Sweet Potato Breakfast Hash Ingredients
To make this simple, use items you already have. This is what this recipe calls for:
- 2 medium sweet potatoes
- 1 medium onion
- 3 cloves of garlic
- 1 tablespoon coconut oil (or oil of your choice)
- 1 bell pepper
- 1 cup cabbage
- 1 cup broccoli florets
- 1 carrot
- 1 cup mushrooms
- 2 cups leafy greens (spinach, kale, or chard)
- ½ teaspoon sea salt
- ¼ teaspoon black pepper
- ½ teaspoon paprika (optional)
Optional protein additions:
- Leftover cooked chicken
- Applegate Sausage, I like Applegate Maple & Chicken Sausage
This recipe has been on my table for over 21 years, and it still surprises me with how good it is. If you try it — whether you keep it simple or go all out with a Fall Harvest version — leave a comment below and let me know what combination you used.
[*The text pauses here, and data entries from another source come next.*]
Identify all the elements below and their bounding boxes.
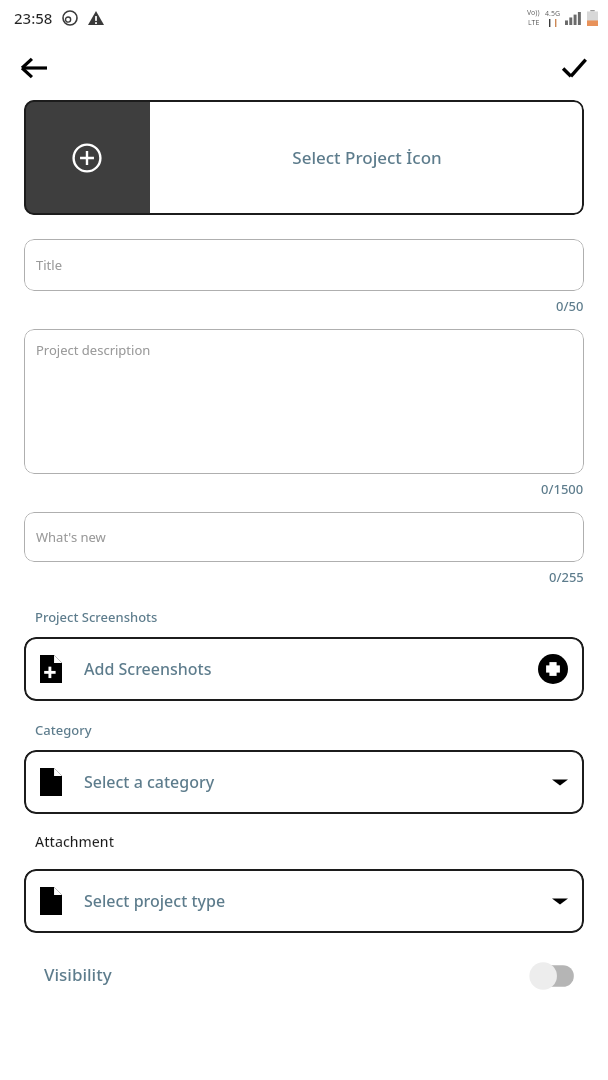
button[interactable]: Select a category: [24, 750, 584, 814]
button[interactable]: Back: [10, 44, 58, 92]
button[interactable]: Select project type: [24, 869, 584, 933]
staticText: What's new: [36, 528, 106, 546]
staticText: Add Screenshots: [84, 658, 212, 680]
staticText: Vo)): [527, 8, 540, 18]
button[interactable]: Title: [24, 239, 584, 291]
staticText: Category: [35, 721, 92, 739]
button[interactable]: Project description: [24, 329, 584, 474]
button[interactable]: Save: [550, 44, 598, 92]
button[interactable]: Add Screenshots: [24, 637, 584, 701]
staticText: 0/50: [556, 297, 584, 315]
button[interactable]: What's new: [24, 512, 584, 562]
staticText: 0/1500: [541, 480, 584, 498]
staticText: Visibility: [44, 963, 112, 986]
button[interactable]: Select Project İcon: [24, 100, 584, 215]
staticText: Select Project İcon: [292, 146, 442, 169]
staticText: Attachment: [35, 832, 114, 851]
staticText: Project Screenshots: [35, 608, 158, 626]
button[interactable]: Visibility toggle: [526, 961, 578, 991]
staticText: Select a category: [84, 771, 215, 793]
staticText: Title: [36, 256, 62, 274]
staticText: LTE: [528, 18, 540, 28]
staticText: 0/255: [549, 568, 584, 586]
staticText: Select project type: [84, 890, 226, 912]
staticText: 23:58: [14, 8, 53, 28]
staticText: 4.5G: [545, 9, 560, 19]
staticText: Project description: [36, 341, 151, 359]
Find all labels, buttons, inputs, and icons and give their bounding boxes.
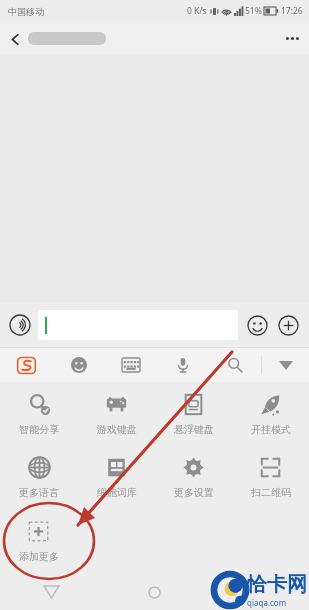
staticText: 游戏键盘 [97,423,137,436]
button[interactable]: 扫二维码 [232,446,309,508]
button[interactable] [38,310,238,340]
staticText: 智能分享 [19,423,59,436]
button[interactable]: Recents [206,574,309,610]
staticText: 悬浮键盘 [174,423,214,436]
staticText: 开挂模式 [251,423,291,436]
button[interactable]: Back [0,24,30,54]
button[interactable]: Voice message [7,312,33,338]
staticText: qiaqa.com [247,597,287,608]
staticText: 0 K/s [187,5,207,17]
button[interactable]: Stickers [53,348,105,382]
button[interactable]: 更多语言 [0,446,78,508]
button[interactable]: Emoji [244,312,271,339]
button[interactable]: Voice input [157,348,209,382]
button[interactable]: More options [275,22,309,55]
button[interactable]: 添加更多 [0,508,77,574]
button[interactable]: Search [209,348,261,382]
button[interactable]: 游戏键盘 [78,382,155,446]
staticText: 细胞词库 [97,486,137,499]
button[interactable]: Sogou input [0,348,53,382]
staticText: 更多语言 [19,486,59,499]
button[interactable]: Home [103,574,206,610]
button[interactable]: 智能分享 [0,382,78,446]
button[interactable]: 悬浮键盘 [155,382,232,446]
button[interactable]: Back [0,574,103,610]
staticText: 恰卡网 [247,572,307,597]
button[interactable]: Collapse [262,348,309,382]
staticText: 扫二维码 [251,486,291,499]
button[interactable]: 更多设置 [155,446,232,508]
staticText: 添加更多 [19,550,59,563]
button[interactable]: 细胞词库 [78,446,155,508]
staticText: 中国移动 [8,6,44,17]
staticText: 51% [245,5,262,17]
staticText: 17:26 [281,5,303,17]
button[interactable]: More [275,312,302,339]
button[interactable]: Keyboard [105,348,157,382]
staticText: 更多设置 [174,486,214,499]
button[interactable]: 开挂模式 [232,382,309,446]
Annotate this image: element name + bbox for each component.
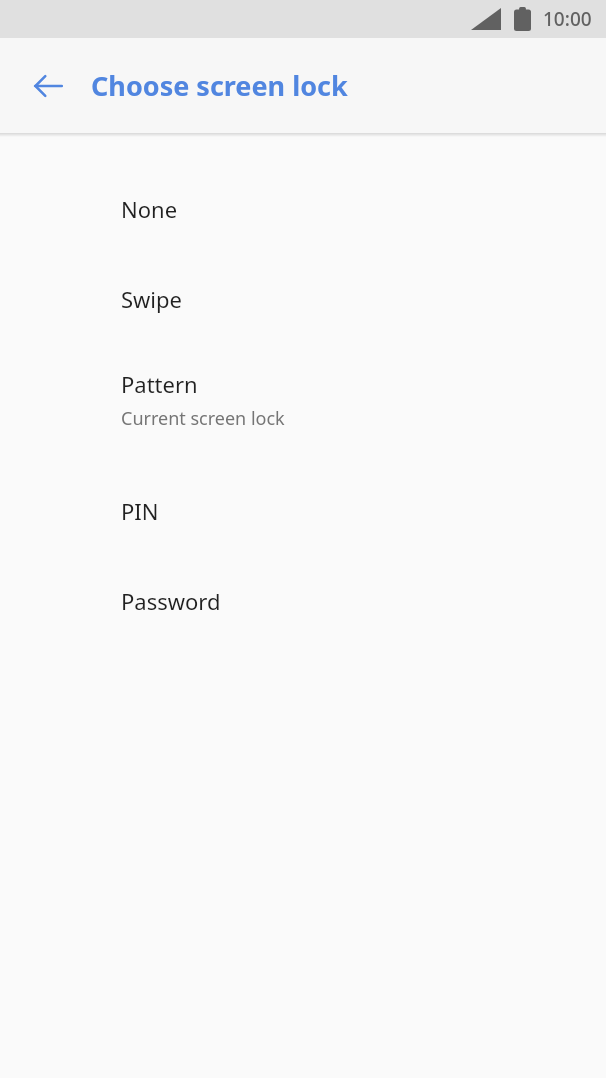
staticText: 10:00: [543, 6, 592, 32]
staticText: None: [121, 194, 178, 224]
button[interactable]: None: [0, 172, 606, 262]
staticText: Pattern: [121, 369, 198, 399]
button[interactable]: Password: [0, 564, 606, 654]
staticText: Choose screen lock: [91, 67, 348, 104]
staticText: Current screen lock: [121, 406, 285, 431]
button[interactable]: Swipe: [0, 262, 606, 352]
staticText: Swipe: [121, 284, 182, 314]
button[interactable]: Pattern: [0, 352, 606, 474]
button[interactable]: PIN: [0, 474, 606, 564]
staticText: Password: [121, 586, 221, 616]
staticText: PIN: [121, 496, 159, 526]
button[interactable]: Back: [22, 60, 74, 112]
I read every single one.
Recipe

Sweet Potato Breakfast Hash
Equipment
- Large skillet
Ingredients
- 2 medium sweet potatoes, diced small
- 1 medium onion, chopped
- 3 cloves garlic, minced
- 1 tablespoon coconut oil (or oil of your choice)
- 1 bell pepper, chopped
- 1 cup cabbage, chopped
- 1 cup broccoli florets, chopped small
Instructions
- Heat coconut oil in a large skillet over medium heat.
- Add sweet potatoes and onions. Cook for 10–12 minutes, stirring occasionally, until the sweet potatoes begin to soften.
- Stir in garlic and cook for 30 seconds.
- Add bell pepper, cabbage, broccoli, carrot, and mushrooms. Cook for another 8–10 minutes, stirring occasionally. For extra flavor, let the vegetables sit without stirring occasionally so they brown slightly.
- Add leafy greens and stir until wilted, about 1–2 minutes.
- Season with sea salt, pepper, and paprika. Taste and adjust seasoning.
- If adding protein, stir in warm chicken or cooked sausage and heat through for 1–2 minutes.
- Serve hot, or cool and refrigerate for up to 5 days.
Notes
- Any vegetables work here. Winter squash, zucchini, cauliflower, Brussels sprouts, and red cabbage are all excellent additions or substitutions.
- Frozen vegetables can be used in place of fresh — add them directly from the bag with no thawing needed.
- For the Applegate sausage: microwave according to package directions, then chop into bite-sized pieces before adding to the skillet.
- Leftovers reheat well in a skillet with a splash of water or in the microwave.